- What to do
Return each entry exactly, omitting nothing.

Given data: Begin

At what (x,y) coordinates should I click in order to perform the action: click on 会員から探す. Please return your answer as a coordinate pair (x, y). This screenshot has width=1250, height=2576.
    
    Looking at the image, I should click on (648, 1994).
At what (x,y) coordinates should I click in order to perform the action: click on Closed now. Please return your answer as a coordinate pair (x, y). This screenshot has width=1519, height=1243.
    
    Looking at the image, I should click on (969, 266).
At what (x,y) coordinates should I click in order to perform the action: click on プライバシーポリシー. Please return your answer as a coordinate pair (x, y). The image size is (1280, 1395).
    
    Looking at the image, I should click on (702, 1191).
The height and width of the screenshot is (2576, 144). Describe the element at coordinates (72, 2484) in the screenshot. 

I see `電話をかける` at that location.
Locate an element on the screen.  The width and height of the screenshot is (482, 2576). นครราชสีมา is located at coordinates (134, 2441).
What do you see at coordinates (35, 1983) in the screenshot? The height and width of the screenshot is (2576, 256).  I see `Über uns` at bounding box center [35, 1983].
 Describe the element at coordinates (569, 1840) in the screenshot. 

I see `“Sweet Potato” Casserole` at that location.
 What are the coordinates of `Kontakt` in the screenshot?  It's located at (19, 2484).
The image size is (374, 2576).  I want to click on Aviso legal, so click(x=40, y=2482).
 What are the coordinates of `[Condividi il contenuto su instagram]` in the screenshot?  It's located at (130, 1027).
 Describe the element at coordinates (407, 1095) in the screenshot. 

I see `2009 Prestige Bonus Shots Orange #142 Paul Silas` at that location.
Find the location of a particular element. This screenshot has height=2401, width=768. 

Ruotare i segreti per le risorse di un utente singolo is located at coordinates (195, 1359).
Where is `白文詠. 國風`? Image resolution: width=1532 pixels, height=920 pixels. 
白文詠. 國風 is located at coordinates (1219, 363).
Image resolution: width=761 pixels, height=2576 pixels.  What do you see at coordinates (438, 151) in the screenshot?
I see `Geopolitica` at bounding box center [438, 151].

Given data: End

- Answer box
At what (x,y) coordinates should I click in order to perform the action: click on 会員から探す. Please return your answer as a coordinate pair (x, y). This screenshot has width=1250, height=2576.
    
    Looking at the image, I should click on (648, 1994).
At what (x,y) coordinates should I click in order to perform the action: click on Closed now. Please return your answer as a coordinate pair (x, y). This screenshot has width=1519, height=1243.
    
    Looking at the image, I should click on (969, 266).
At what (x,y) coordinates should I click in order to perform the action: click on プライバシーポリシー. Please return your answer as a coordinate pair (x, y). The image size is (1280, 1395).
    
    Looking at the image, I should click on (702, 1191).
The height and width of the screenshot is (2576, 144). Describe the element at coordinates (72, 2484) in the screenshot. 

I see `電話をかける` at that location.
Locate an element on the screen.  The width and height of the screenshot is (482, 2576). นครราชสีมา is located at coordinates (134, 2441).
What do you see at coordinates (35, 1983) in the screenshot? The height and width of the screenshot is (2576, 256).  I see `Über uns` at bounding box center [35, 1983].
 Describe the element at coordinates (569, 1840) in the screenshot. 

I see `“Sweet Potato” Casserole` at that location.
 What are the coordinates of `Kontakt` in the screenshot?  It's located at (19, 2484).
The image size is (374, 2576).  I want to click on Aviso legal, so click(x=40, y=2482).
 What are the coordinates of `[Condividi il contenuto su instagram]` in the screenshot?  It's located at (130, 1027).
 Describe the element at coordinates (407, 1095) in the screenshot. 

I see `2009 Prestige Bonus Shots Orange #142 Paul Silas` at that location.
Find the location of a particular element. This screenshot has height=2401, width=768. 

Ruotare i segreti per le risorse di un utente singolo is located at coordinates (195, 1359).
Where is `白文詠. 國風`? Image resolution: width=1532 pixels, height=920 pixels. 
白文詠. 國風 is located at coordinates (1219, 363).
Image resolution: width=761 pixels, height=2576 pixels.  What do you see at coordinates (438, 151) in the screenshot?
I see `Geopolitica` at bounding box center [438, 151].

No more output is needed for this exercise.